Staff from many agencies and various backgrounds must recognize each other's skills and strengths and rise above turf issues; defensiveness and negative attitudes will ultimately sabotage planning (
16,
27,
28). An important strategy is to systematically identify potential barriers to collaborative efforts between staff of different disciplines (
3). For example, positive relationships between teachers and mental health professionals will likely not develop if these groups do not understand each other's roles. When teachers misunderstand the roles of mental health professionals, they may refer only children who have discipline problems to mental health staff. For their part, mental health professionals may devalue teachers' abilities to manage classroom behavior. Such misunderstandings can sabotage relationships from the outset. Effective collaboration calls for mutual education about areas of expertise and desired roles (
27).
To address these concerns, Flaherty and colleagues (
4) described the responsibilities of the different disciplines working in the schools and illustrated how effective interdisciplinary teams can form and operate. The various disciplines—counseling, nursing, psychiatry, psychology, and social work—have overlapping areas of expertise. However, each has its own unique set of core skills. Increasing a group's awareness of what each member can contribute helps reduce confusion and enhances effective collaboration (
16). It is particularly important to educate teachers about the expertise and skills of mental health professionals, because many teachers have not had opportunities to work with mental health professionals. Communication, establishment of clear and achievable goals, and expectations for emotional and behavioral change can prevent or minimize tensions between professionals.

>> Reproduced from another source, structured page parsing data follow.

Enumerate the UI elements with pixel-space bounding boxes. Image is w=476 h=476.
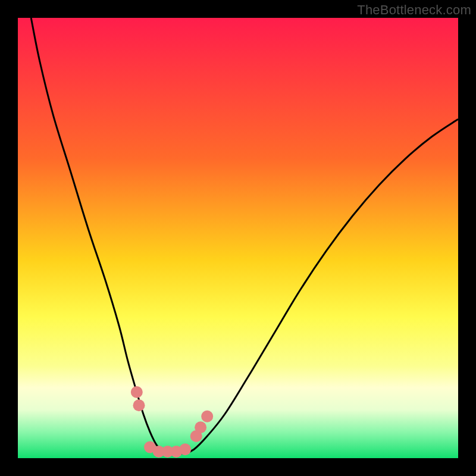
curve-marker	[133, 399, 145, 411]
bottleneck-chart	[18, 18, 458, 458]
curve-marker	[201, 411, 213, 422]
curve-marker	[179, 443, 191, 455]
chart-frame: TheBottleneck.com	[0, 0, 476, 476]
curve-marker	[195, 421, 206, 433]
plot-area	[18, 18, 458, 458]
curve-marker	[131, 386, 143, 398]
watermark-text: TheBottleneck.com	[357, 2, 471, 18]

An overarching goal is for mental health professionals and education staff to develop respect for each other's skills and talents. Generally, services improve significantly when respect and mutual trust are established. Establishing trust requires clearly defined roles and expectations; mutual understanding of the unique challenges of working in schools, including challenges related to legal and ethical issues; and cross-training and sharing of discipline-specific knowledge (
3,
4).
A key question in this work is how to effectively join resources and staff of community health and education agencies to expand the continuum of services available in the schools (
16,
27). An initial step is to bring leaders and staff from the agencies together with community stakeholders and to identify neighborhoods and schools with the greatest need for these services. The highest priority for new services should be given to schools in which children are at high risk because of such problems as neighborhoods characterized by high poverty and crime rates and schools characterized by transient students and poor academic performance. However, in most communities all schools would benefit from expanded and improved mental health services.

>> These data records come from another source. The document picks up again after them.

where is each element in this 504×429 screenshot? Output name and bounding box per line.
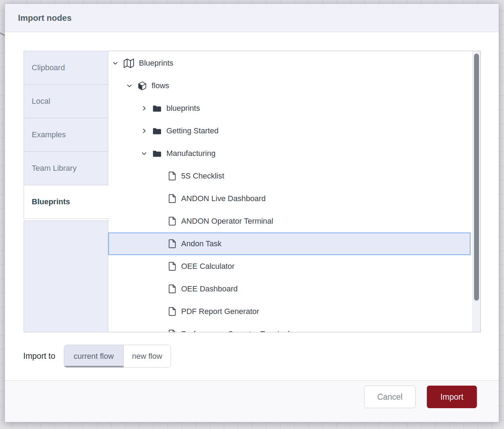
sidebar-tab-label: Clipboard — [32, 63, 65, 72]
sidebar-tab-label: Team Library — [32, 164, 76, 173]
chevron-right-icon[interactable] — [141, 105, 148, 111]
folder-icon — [152, 149, 162, 158]
tree-item-oee-dashboard[interactable]: OEE Dashboard — [108, 278, 471, 300]
tree-item-label: Manufacturing — [166, 149, 215, 158]
tree-item-oee-calculator[interactable]: OEE Calculator — [108, 255, 471, 278]
dialog-header: Import nodes — [5, 4, 499, 32]
sidebar-tab-label: Local — [32, 97, 50, 106]
folder-icon — [152, 104, 162, 113]
dialog-footer: Cancel Import — [5, 380, 499, 422]
folder-icon — [152, 126, 162, 136]
tree-item-andon-live-dashboard[interactable]: ANDON Live Dashboard — [108, 187, 471, 210]
chevron-right-icon[interactable] — [141, 128, 148, 134]
tree-item-manufacturing[interactable]: Manufacturing — [108, 142, 471, 165]
tree-item-blueprints[interactable]: Blueprints — [108, 52, 471, 74]
tree-item-andon-task[interactable]: Andon Task — [108, 232, 471, 255]
import-to-row: Import to current flownew flow — [23, 345, 171, 368]
import-to-label: Import to — [23, 351, 55, 361]
file-icon — [168, 261, 177, 271]
segment-label: current flow — [74, 352, 114, 361]
import-to-new-flow-button[interactable]: new flow — [123, 345, 171, 367]
tree-item-5s-checklist[interactable]: 5S Checklist — [108, 165, 471, 187]
library-panel: ClipboardLocalExamplesTeam LibraryBluepr… — [24, 51, 481, 332]
import-button[interactable]: Import — [427, 386, 477, 408]
file-icon — [168, 239, 177, 249]
sidebar-tab-team-library[interactable]: Team Library — [24, 151, 108, 185]
package-icon — [137, 81, 147, 91]
tree-item-label: ANDON Live Dashboard — [181, 194, 266, 203]
tree-item-label: PDF Report Generator — [181, 307, 259, 316]
tree-item-andon-operator-terminal[interactable]: ANDON Operator Terminal — [108, 210, 471, 232]
tree-item-label: ANDON Operator Terminal — [181, 217, 273, 226]
tree-item-pdf-report-generator[interactable]: PDF Report Generator — [108, 300, 471, 323]
library-source-tabs: ClipboardLocalExamplesTeam LibraryBluepr… — [24, 51, 108, 332]
map-icon — [123, 58, 134, 69]
tree-scrollbar[interactable] — [472, 51, 480, 332]
tree-item-label: Blueprints — [139, 59, 173, 68]
dialog-title: Import nodes — [18, 13, 72, 23]
sidebar-tab-label: Blueprints — [32, 197, 70, 206]
import-to-current-flow-button[interactable]: current flow — [64, 345, 123, 367]
tree-item-label: Getting Started — [166, 126, 219, 135]
sidebar-empty-area — [24, 220, 108, 332]
chevron-down-icon[interactable] — [112, 60, 119, 66]
file-icon — [168, 284, 177, 294]
tree-item-label: OEE Calculator — [181, 262, 235, 271]
sidebar-tab-blueprints[interactable]: Blueprints — [24, 185, 108, 219]
sidebar-tab-examples[interactable]: Examples — [24, 118, 108, 152]
dialog-body: ClipboardLocalExamplesTeam LibraryBluepr… — [5, 32, 499, 422]
sidebar-tab-clipboard[interactable]: Clipboard — [24, 51, 108, 85]
tree-item-label: flows — [152, 81, 169, 90]
file-icon — [168, 216, 177, 226]
tree-item-label: Performance Operator Terminal — [181, 330, 290, 332]
tree-item-performance-operator-terminal[interactable]: Performance Operator Terminal — [108, 323, 471, 332]
tree-item-blueprints[interactable]: blueprints — [108, 97, 471, 120]
scrollbar-thumb[interactable] — [474, 54, 479, 301]
segment-label: new flow — [132, 352, 162, 361]
file-icon — [168, 329, 177, 332]
tree-item-label: OEE Dashboard — [181, 284, 238, 294]
file-icon — [168, 194, 177, 204]
sidebar-tab-local[interactable]: Local — [24, 84, 108, 118]
tree-item-label: blueprints — [166, 104, 200, 113]
chevron-down-icon[interactable] — [126, 83, 133, 89]
sidebar-tab-label: Examples — [32, 130, 66, 139]
file-icon — [168, 171, 177, 181]
cancel-button[interactable]: Cancel — [364, 386, 416, 408]
import-nodes-dialog: Import nodes ClipboardLocalExamplesTeam … — [5, 4, 499, 422]
tree-item-label: 5S Checklist — [181, 171, 224, 181]
import-target-toggle: current flownew flow — [64, 345, 171, 368]
tree-item-getting-started[interactable]: Getting Started — [108, 120, 471, 142]
file-icon — [168, 307, 177, 316]
tree-item-flows[interactable]: flows — [108, 74, 471, 97]
tree-item-label: Andon Task — [181, 239, 222, 248]
library-tree: BlueprintsflowsblueprintsGetting Started… — [108, 52, 480, 332]
library-tree-panel: BlueprintsflowsblueprintsGetting Started… — [108, 51, 481, 332]
chevron-down-icon[interactable] — [141, 150, 148, 157]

After a school has been selected, the next step is to develop an approach to service provision that meets the full spectrum of needs. The needs assessment described above lays the foundation for the development of services to meet local needs.

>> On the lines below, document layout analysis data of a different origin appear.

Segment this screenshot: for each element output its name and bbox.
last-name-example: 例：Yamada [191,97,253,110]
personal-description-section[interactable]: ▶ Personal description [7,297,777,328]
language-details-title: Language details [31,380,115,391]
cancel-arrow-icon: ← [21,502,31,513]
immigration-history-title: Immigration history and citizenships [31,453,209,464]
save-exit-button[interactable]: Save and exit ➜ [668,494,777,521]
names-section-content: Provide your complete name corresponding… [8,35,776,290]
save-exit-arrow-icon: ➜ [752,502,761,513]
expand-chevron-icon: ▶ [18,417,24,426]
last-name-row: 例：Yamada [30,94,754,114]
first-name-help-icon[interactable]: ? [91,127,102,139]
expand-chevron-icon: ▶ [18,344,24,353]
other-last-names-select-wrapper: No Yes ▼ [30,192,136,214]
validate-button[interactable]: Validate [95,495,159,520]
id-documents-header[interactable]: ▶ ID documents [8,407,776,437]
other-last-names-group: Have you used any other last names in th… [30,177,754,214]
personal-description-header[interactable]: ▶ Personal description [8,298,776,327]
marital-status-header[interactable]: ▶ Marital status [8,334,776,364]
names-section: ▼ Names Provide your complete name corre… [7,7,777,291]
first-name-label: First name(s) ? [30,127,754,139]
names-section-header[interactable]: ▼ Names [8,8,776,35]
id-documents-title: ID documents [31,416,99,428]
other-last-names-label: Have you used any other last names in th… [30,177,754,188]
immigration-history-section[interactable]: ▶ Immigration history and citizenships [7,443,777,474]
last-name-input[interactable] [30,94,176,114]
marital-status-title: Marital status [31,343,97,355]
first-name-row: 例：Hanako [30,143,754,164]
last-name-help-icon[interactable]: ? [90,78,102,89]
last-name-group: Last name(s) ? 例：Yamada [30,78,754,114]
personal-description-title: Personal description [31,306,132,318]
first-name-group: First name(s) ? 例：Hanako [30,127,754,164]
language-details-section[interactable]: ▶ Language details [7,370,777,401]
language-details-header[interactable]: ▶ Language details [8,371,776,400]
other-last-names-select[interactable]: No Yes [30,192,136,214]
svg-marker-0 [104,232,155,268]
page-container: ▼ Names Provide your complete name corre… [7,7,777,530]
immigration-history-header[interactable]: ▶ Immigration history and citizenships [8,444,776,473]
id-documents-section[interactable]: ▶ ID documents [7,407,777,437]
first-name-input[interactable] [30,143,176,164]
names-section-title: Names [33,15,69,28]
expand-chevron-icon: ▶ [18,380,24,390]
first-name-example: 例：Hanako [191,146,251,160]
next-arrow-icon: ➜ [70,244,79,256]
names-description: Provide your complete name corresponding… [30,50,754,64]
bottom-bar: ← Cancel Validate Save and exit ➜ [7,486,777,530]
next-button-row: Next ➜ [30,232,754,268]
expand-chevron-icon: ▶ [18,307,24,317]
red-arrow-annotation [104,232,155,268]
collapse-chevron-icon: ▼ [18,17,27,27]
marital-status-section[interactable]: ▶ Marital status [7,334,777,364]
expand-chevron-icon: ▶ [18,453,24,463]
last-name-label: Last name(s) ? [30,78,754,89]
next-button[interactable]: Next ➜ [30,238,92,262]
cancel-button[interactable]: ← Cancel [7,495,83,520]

Any reform effort must confront the reality that the mental health needs of children and adolescents far outstrip our ability to respond to them. Thus we must ration prevention and care programs. How do we allocate services to ensure that the needs of youths in our most troubled schools are met and that the schools most receptive—and thus responsive—to system change are targeted (
16)? Unfortunately, the neediest schools are often the ones that are the least receptive to change. Severe sociodemographic problems often contribute to an "entropy" that blocks a school's responsiveness to innovation. The ultimate goal should be the development of adequate funding to provide a full continuum of prevention, mental health promotion, early intervention, and treatment services in all schools.